[Task inputs]

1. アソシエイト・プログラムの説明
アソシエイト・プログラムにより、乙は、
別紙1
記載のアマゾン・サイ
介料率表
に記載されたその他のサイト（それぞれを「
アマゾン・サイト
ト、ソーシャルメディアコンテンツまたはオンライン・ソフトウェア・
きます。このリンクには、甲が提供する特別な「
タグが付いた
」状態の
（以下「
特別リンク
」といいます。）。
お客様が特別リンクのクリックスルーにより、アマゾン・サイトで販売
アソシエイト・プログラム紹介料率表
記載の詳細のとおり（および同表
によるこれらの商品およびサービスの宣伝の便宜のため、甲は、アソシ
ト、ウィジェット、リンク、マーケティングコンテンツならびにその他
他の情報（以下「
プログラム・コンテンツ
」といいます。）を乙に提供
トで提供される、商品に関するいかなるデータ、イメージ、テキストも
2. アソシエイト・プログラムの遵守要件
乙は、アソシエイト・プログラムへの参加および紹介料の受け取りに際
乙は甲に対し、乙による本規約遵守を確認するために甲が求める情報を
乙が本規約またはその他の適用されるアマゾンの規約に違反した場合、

[/Task inputs]
[Task inputs]

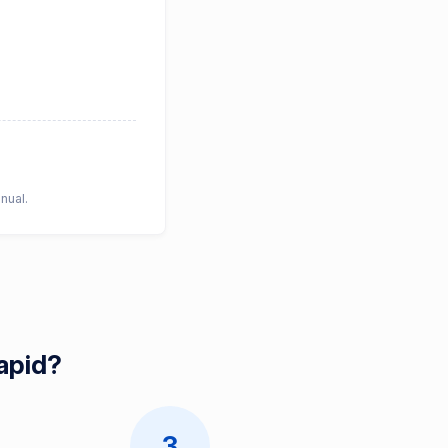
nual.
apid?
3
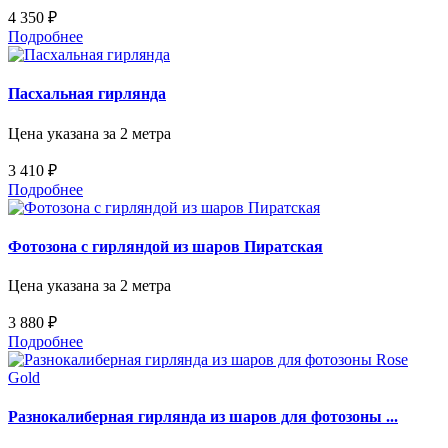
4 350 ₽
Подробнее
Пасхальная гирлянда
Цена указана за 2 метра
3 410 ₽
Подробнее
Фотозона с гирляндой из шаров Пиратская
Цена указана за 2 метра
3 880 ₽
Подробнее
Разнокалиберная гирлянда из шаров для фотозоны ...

[/Task inputs]
[Task inputs]

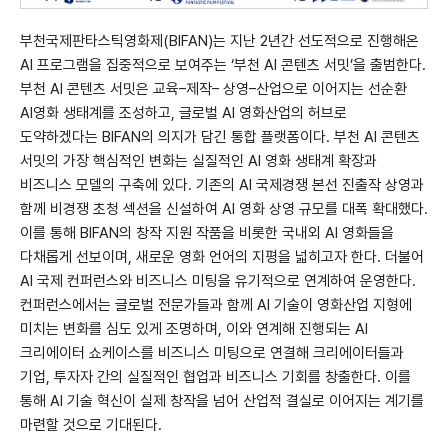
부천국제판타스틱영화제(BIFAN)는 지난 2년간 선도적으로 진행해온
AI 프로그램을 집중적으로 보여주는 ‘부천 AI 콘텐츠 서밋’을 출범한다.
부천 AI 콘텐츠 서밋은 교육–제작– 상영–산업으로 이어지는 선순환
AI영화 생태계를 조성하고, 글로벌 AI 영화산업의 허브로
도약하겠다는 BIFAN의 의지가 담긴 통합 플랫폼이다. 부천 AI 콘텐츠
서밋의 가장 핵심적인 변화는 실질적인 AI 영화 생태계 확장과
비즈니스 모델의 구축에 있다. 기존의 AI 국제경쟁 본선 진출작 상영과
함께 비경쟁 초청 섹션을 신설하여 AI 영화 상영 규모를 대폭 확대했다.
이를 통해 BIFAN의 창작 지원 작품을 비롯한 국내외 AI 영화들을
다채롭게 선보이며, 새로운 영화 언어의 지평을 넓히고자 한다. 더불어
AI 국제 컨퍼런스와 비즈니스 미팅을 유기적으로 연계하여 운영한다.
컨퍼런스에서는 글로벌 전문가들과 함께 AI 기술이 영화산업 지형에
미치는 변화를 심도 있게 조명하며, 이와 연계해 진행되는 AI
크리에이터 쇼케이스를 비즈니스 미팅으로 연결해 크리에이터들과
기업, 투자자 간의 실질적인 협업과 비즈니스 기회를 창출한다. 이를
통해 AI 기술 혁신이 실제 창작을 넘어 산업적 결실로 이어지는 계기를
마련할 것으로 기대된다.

[/Task inputs]

| Work instructions |
Review the material and copy each line in which the word "비즈니스" appears.

| Exercise result |
비즈니스 모델의 구축에 있다. 기존의 AI 국제경쟁 본선 진출작 상영과
AI 국제 컨퍼런스와 비즈니스 미팅을 유기적으로 연계하여 운영한다.
크리에이터 쇼케이스를 비즈니스 미팅으로 연결해 크리에이터들과
기업, 투자자 간의 실질적인 협업과 비즈니스 기회를 창출한다. 이를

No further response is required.